─── SUPPLIED DATA ───

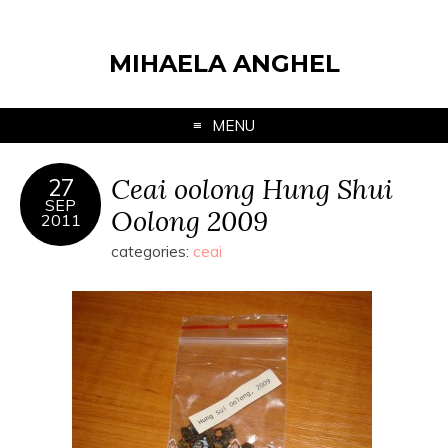
MIHAELA ANGHEL
MENU
Ceai oolong Hung Shui
27
SEP
Oolong 2009
2011
categories:
ceai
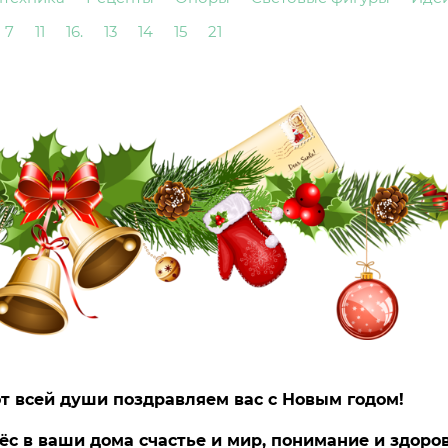
7
11
16.
13
14
15
21
т всей души поздравляем вас с Новым годом!
ёс в ваши дома счастье и мир, понимание и здоро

───

## [TASK]
Pictures aside, transcribe exactly the lines from the line containing "Ceai oolong Hung Shui" through the final line of the material above.

## [TASK ANSWER]
Ceai oolong Hung Shui
27
SEP
Oolong 2009
2011
categories:
ceai
7
11
16.
13
14
15
21
т всей души поздравляем вас с Новым годом!
ёс в ваши дома счастье и мир, понимание и здоро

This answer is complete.